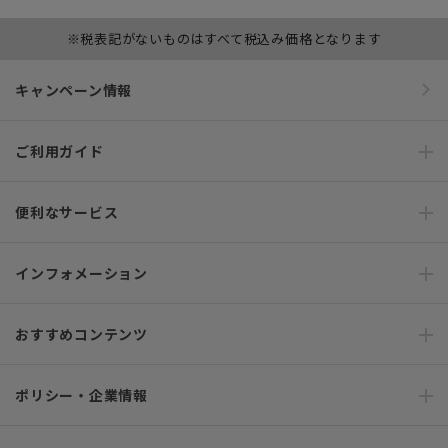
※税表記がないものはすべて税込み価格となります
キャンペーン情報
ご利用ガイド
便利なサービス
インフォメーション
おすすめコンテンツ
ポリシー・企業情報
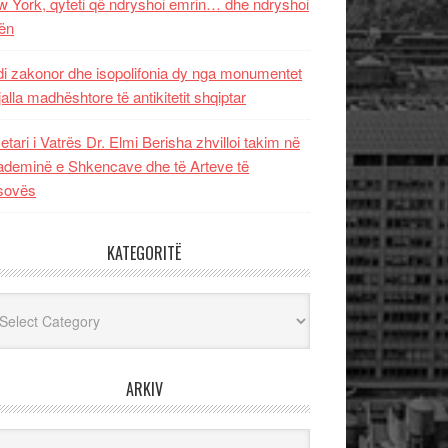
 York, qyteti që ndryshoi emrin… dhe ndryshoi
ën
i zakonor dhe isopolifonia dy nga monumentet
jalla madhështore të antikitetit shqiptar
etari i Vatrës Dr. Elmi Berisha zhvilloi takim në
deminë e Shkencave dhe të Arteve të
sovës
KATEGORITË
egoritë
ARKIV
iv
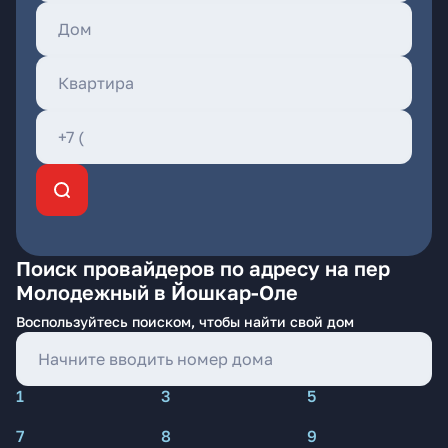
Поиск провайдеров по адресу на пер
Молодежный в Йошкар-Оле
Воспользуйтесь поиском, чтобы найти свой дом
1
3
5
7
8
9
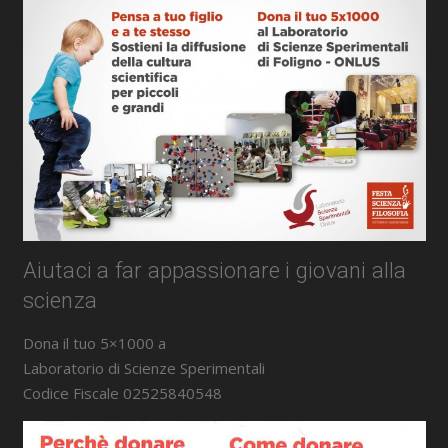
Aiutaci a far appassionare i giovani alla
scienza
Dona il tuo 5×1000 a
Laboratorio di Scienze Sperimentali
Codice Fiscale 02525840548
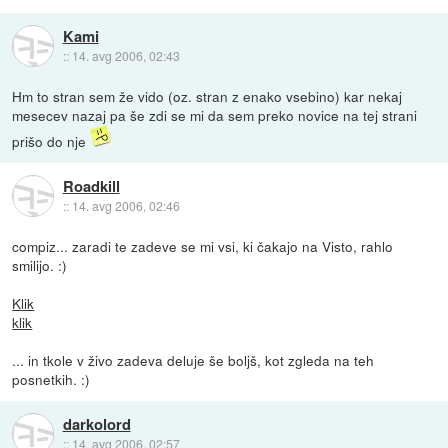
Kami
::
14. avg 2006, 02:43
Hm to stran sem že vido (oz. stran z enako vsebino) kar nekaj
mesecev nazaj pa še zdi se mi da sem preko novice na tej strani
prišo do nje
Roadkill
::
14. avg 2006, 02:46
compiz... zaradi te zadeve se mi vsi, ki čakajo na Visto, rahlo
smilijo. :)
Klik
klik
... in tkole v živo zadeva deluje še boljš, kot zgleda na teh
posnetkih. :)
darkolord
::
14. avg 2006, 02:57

● Exercise: What belongs in the answer is the line with "compiz... zaradi te" plus every later line of the listing, copied word for word and nothing besides.

● Response:
compiz... zaradi te zadeve se mi vsi, ki čakajo na Visto, rahlo
smilijo. :)
Klik
klik
... in tkole v živo zadeva deluje še boljš, kot zgleda na teh
posnetkih. :)
darkolord
::
14. avg 2006, 02:57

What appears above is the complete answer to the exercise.